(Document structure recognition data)
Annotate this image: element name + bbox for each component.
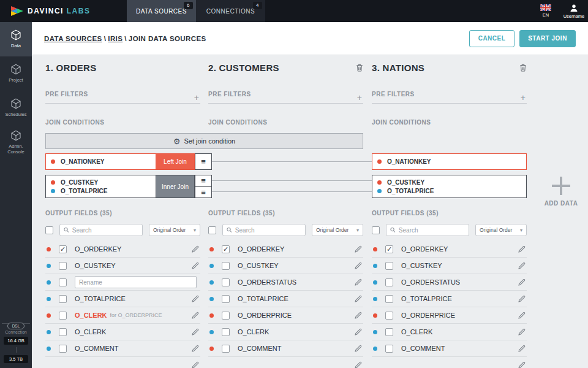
- search-box: [222, 224, 306, 236]
- delete-source-icon[interactable]: [519, 64, 527, 72]
- app-logo-text: DAVINCI LABS: [28, 7, 90, 15]
- edit-field-icon[interactable]: [355, 245, 362, 253]
- edit-field-icon[interactable]: [518, 312, 526, 319]
- search-input[interactable]: [399, 227, 465, 234]
- edit-field-icon[interactable]: [518, 245, 526, 253]
- drag-handle-icon[interactable]: ≡: [195, 153, 212, 170]
- search-box: [386, 224, 469, 236]
- breadcrumb-item-iris[interactable]: IRIS: [108, 35, 123, 42]
- type-dot-blue: [209, 280, 214, 285]
- tab-count-badge: 4: [253, 2, 262, 9]
- field-checkbox[interactable]: [222, 328, 230, 336]
- add-pre-filter-button[interactable]: +: [521, 94, 526, 101]
- edit-field-icon[interactable]: [192, 262, 199, 269]
- select-all-checkbox[interactable]: [45, 226, 53, 234]
- field-row: ✓ O_ORDERKEY: [372, 241, 527, 258]
- field-checkbox[interactable]: [385, 345, 393, 353]
- field-checkbox[interactable]: [385, 295, 393, 303]
- edit-field-icon[interactable]: [355, 262, 362, 269]
- edit-field-icon[interactable]: [518, 262, 526, 269]
- field-checkbox[interactable]: [59, 345, 67, 353]
- field-checkbox[interactable]: ✓: [59, 245, 67, 253]
- type-dot-blue: [47, 347, 51, 351]
- field-checkbox[interactable]: [385, 278, 393, 286]
- edit-field-icon[interactable]: [355, 295, 362, 302]
- field-checkbox[interactable]: [59, 295, 67, 303]
- set-join-condition-button[interactable]: ⚙ Set join condition: [45, 133, 363, 149]
- delete-source-icon[interactable]: [356, 64, 363, 72]
- field-checkbox[interactable]: [385, 312, 393, 320]
- sort-order-select[interactable]: Original Order ▾: [312, 224, 363, 236]
- edit-field-icon[interactable]: [192, 312, 199, 319]
- add-data-button[interactable]: ADD DATA: [534, 177, 588, 207]
- start-join-button[interactable]: START JOIN: [519, 30, 576, 47]
- join-type-badge[interactable]: Inner Join: [156, 175, 195, 198]
- join-condition-1-left[interactable]: O_NATIONKEY Left Join ≡: [45, 153, 212, 170]
- top-tab-connections[interactable]: 4 CONNECTIONS: [196, 0, 265, 22]
- join-condition-2-left[interactable]: O_CUSTKEYO_TOTALPRICE Inner Join ≡≡: [45, 175, 212, 198]
- edit-field-icon[interactable]: [192, 345, 199, 352]
- edit-field-icon[interactable]: [518, 328, 526, 335]
- edit-field-icon[interactable]: [192, 295, 199, 302]
- field-checkbox[interactable]: [385, 262, 393, 270]
- type-dot-blue: [373, 264, 377, 268]
- join-type-badge[interactable]: Left Join: [156, 153, 195, 170]
- select-all-checkbox[interactable]: [208, 226, 216, 234]
- sidebar-item-admin-console[interactable]: Admin. Console: [0, 125, 32, 159]
- drag-handle-icon[interactable]: ≡: [195, 175, 212, 187]
- edit-field-icon[interactable]: [192, 361, 199, 368]
- search-input[interactable]: [72, 227, 138, 234]
- edit-field-icon[interactable]: [192, 328, 199, 335]
- edit-field-icon[interactable]: [355, 345, 362, 352]
- add-pre-filter-button[interactable]: +: [357, 94, 362, 101]
- sidebar-item-schedules[interactable]: Schedules: [0, 91, 32, 125]
- language-switcher[interactable]: EN: [532, 0, 560, 22]
- field-checkbox[interactable]: ✓: [385, 245, 393, 253]
- join-connector-line: [212, 161, 372, 162]
- type-dot-blue: [47, 280, 51, 285]
- sort-order-select[interactable]: Original Order ▾: [149, 224, 200, 236]
- join-field-name: O_CUSTKEY: [61, 179, 98, 186]
- join-conditions-label: JOIN CONDITIONS: [208, 119, 267, 126]
- sidebar-item-project[interactable]: Project: [0, 56, 32, 91]
- field-checkbox[interactable]: [222, 345, 230, 353]
- sort-order-select[interactable]: Original Order ▾: [475, 224, 527, 236]
- field-checkbox[interactable]: [59, 328, 67, 336]
- drag-handle-icon[interactable]: ≡: [195, 186, 212, 199]
- field-name: O_CLERK: [75, 312, 107, 319]
- sidebar-item-data[interactable]: Data: [0, 22, 32, 56]
- edit-field-icon[interactable]: [518, 278, 526, 286]
- field-row: ✓ O_ORDERKEY: [45, 241, 200, 258]
- search-input[interactable]: [235, 227, 301, 234]
- app-logo[interactable]: DAVINCI LABS: [0, 0, 127, 22]
- select-all-checkbox[interactable]: [372, 226, 380, 234]
- field-checkbox[interactable]: [385, 328, 393, 336]
- edit-field-icon[interactable]: [518, 361, 526, 368]
- rename-input[interactable]: [75, 276, 197, 288]
- schedules-icon: [10, 98, 21, 109]
- edit-field-icon[interactable]: [355, 361, 362, 368]
- field-checkbox[interactable]: ✓: [222, 245, 230, 253]
- edit-field-icon[interactable]: [355, 278, 362, 286]
- field-checkbox[interactable]: [222, 278, 230, 286]
- field-checkbox[interactable]: [222, 262, 230, 270]
- join-field-name: O_CUSTKEY: [387, 179, 424, 186]
- cancel-button[interactable]: CANCEL: [469, 30, 514, 47]
- field-checkbox[interactable]: [222, 312, 230, 320]
- top-tab-data-sources[interactable]: 6 DATA SOURCES: [127, 0, 196, 22]
- edit-field-icon[interactable]: [192, 245, 199, 253]
- join-condition-2-right[interactable]: O_CUSTKEYO_TOTALPRICE: [372, 175, 527, 198]
- breadcrumb-item-data-sources[interactable]: DATA SOURCES: [44, 35, 102, 42]
- user-menu[interactable]: Username: [560, 0, 588, 22]
- field-checkbox[interactable]: [59, 312, 67, 320]
- edit-field-icon[interactable]: [355, 312, 362, 319]
- field-checkbox[interactable]: [59, 278, 67, 286]
- edit-field-icon[interactable]: [518, 295, 526, 302]
- edit-field-icon[interactable]: [518, 345, 526, 352]
- field-checkbox[interactable]: [59, 262, 67, 270]
- edit-field-icon[interactable]: [355, 328, 362, 335]
- add-pre-filter-button[interactable]: +: [194, 94, 199, 101]
- field-name: O_ORDERKEY: [75, 245, 121, 253]
- join-condition-1-right[interactable]: O_NATIONKEY: [372, 153, 527, 170]
- field-checkbox[interactable]: [222, 295, 230, 303]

-- TASK STATEMENT --
Across the records above, how many lines contain the word "delete"? Please give that number alone.

-- REPLY --
2